(Work to complete): When you spot the word "Kaká" in a line of the data below, copy that line.

------ The input ------

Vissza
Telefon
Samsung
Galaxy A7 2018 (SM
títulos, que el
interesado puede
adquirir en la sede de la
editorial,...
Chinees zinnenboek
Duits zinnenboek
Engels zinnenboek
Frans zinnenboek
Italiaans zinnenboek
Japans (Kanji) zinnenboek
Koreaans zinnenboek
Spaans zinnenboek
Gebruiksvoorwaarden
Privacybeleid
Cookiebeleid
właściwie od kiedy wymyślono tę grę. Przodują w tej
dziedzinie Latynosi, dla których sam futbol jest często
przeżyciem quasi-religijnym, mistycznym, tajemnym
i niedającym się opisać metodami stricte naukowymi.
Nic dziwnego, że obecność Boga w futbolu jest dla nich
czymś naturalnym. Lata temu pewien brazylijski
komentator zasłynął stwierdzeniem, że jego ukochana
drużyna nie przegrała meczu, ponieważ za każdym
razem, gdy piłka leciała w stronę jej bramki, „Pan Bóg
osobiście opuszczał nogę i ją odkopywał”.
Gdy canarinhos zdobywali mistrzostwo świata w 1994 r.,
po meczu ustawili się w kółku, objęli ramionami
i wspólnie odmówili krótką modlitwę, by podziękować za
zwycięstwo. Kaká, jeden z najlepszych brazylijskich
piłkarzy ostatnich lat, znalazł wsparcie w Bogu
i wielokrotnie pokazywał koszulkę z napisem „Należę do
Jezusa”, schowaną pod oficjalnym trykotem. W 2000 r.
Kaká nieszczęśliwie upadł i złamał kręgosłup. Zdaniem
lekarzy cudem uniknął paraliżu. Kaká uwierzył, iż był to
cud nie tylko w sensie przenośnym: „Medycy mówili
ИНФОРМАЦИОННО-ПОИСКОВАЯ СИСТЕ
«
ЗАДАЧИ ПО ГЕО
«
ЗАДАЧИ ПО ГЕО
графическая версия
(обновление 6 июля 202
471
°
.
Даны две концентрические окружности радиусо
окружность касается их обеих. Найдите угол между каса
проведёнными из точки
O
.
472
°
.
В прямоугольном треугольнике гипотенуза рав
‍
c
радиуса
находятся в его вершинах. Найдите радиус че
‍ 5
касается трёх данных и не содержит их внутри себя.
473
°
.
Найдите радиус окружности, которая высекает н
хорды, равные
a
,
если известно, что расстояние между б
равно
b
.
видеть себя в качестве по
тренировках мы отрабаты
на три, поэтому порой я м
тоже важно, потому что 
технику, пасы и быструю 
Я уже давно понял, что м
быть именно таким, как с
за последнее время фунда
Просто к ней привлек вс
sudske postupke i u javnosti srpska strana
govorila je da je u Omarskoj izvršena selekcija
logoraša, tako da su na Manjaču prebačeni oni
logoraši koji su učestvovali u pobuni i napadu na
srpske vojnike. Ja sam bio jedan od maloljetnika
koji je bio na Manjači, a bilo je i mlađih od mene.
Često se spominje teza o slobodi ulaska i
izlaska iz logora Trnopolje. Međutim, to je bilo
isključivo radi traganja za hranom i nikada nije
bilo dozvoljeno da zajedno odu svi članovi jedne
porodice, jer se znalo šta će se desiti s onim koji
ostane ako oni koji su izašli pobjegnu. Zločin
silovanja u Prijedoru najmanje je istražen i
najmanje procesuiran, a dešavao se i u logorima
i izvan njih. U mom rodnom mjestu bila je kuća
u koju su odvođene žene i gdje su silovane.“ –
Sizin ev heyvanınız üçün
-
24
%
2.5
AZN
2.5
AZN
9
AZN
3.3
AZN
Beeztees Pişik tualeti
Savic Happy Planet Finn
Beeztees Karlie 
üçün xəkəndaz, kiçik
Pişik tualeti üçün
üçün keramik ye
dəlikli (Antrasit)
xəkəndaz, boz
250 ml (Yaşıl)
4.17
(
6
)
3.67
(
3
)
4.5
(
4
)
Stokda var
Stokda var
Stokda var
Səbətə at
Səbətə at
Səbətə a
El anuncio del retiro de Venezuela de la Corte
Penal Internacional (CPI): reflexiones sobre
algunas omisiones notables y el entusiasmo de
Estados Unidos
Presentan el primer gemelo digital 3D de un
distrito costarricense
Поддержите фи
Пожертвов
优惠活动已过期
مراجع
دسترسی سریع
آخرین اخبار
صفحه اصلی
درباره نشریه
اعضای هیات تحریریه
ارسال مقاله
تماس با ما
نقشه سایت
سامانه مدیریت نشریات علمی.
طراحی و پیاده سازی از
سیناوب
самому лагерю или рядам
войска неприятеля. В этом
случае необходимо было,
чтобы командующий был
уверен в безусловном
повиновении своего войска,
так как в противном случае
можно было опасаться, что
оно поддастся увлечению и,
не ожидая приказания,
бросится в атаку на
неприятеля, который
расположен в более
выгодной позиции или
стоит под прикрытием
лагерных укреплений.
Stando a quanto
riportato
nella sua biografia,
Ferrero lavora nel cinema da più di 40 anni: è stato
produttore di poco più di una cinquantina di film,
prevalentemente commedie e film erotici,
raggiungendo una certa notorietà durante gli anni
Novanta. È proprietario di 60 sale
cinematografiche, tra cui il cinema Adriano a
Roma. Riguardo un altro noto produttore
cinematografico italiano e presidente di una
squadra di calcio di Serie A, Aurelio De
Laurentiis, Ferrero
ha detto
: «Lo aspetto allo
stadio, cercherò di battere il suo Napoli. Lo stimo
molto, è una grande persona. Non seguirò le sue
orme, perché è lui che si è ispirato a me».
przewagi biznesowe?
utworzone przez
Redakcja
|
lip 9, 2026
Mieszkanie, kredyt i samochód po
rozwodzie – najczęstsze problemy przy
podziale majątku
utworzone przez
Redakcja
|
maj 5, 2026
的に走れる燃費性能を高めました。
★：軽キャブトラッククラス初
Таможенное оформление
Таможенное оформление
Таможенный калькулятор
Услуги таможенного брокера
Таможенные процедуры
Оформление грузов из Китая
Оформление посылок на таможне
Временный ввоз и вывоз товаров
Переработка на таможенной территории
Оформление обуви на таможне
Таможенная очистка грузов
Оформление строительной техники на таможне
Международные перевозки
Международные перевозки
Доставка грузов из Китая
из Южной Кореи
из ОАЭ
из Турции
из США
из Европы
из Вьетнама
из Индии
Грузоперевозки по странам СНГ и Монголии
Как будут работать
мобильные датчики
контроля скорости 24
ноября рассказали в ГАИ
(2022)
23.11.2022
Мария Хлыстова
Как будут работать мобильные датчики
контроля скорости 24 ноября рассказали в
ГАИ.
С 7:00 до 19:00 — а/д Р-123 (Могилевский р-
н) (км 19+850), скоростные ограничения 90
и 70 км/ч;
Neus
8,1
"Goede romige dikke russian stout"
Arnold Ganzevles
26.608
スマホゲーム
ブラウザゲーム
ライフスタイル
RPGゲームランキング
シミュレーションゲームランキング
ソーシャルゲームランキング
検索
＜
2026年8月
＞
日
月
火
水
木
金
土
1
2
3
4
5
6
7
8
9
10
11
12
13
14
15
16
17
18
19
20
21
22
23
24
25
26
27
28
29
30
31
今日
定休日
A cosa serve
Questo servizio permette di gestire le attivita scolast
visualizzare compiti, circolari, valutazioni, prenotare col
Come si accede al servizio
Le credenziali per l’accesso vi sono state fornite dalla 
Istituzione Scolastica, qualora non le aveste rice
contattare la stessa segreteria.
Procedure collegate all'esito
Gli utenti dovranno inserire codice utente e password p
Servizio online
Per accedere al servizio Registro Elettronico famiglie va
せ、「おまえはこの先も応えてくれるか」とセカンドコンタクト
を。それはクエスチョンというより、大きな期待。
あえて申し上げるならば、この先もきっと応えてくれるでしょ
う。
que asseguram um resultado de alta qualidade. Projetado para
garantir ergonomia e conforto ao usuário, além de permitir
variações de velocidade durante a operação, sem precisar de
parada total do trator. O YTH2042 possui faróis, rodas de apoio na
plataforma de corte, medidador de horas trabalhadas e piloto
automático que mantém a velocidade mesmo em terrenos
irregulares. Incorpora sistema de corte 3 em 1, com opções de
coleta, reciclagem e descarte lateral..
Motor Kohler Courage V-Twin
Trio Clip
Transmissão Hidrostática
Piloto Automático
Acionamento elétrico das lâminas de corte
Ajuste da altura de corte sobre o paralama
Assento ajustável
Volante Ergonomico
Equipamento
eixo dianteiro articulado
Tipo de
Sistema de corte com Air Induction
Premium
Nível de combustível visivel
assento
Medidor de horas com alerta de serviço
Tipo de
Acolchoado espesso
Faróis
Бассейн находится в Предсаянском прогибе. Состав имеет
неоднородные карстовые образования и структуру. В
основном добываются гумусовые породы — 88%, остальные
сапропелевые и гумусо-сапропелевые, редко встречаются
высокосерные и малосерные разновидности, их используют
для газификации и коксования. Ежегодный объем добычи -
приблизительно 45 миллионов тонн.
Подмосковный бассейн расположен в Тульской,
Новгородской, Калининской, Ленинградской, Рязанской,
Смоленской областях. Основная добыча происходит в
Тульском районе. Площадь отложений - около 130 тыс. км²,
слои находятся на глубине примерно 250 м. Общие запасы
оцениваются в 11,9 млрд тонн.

------

(Your response):
zwycięstwo. Kaká, jeden z najlepszych brazylijskich
Kaká nieszczęśliwie upadł i złamał kręgosłup. Zdaniem
lekarzy cudem uniknął paraliżu. Kaká uwierzył, iż był to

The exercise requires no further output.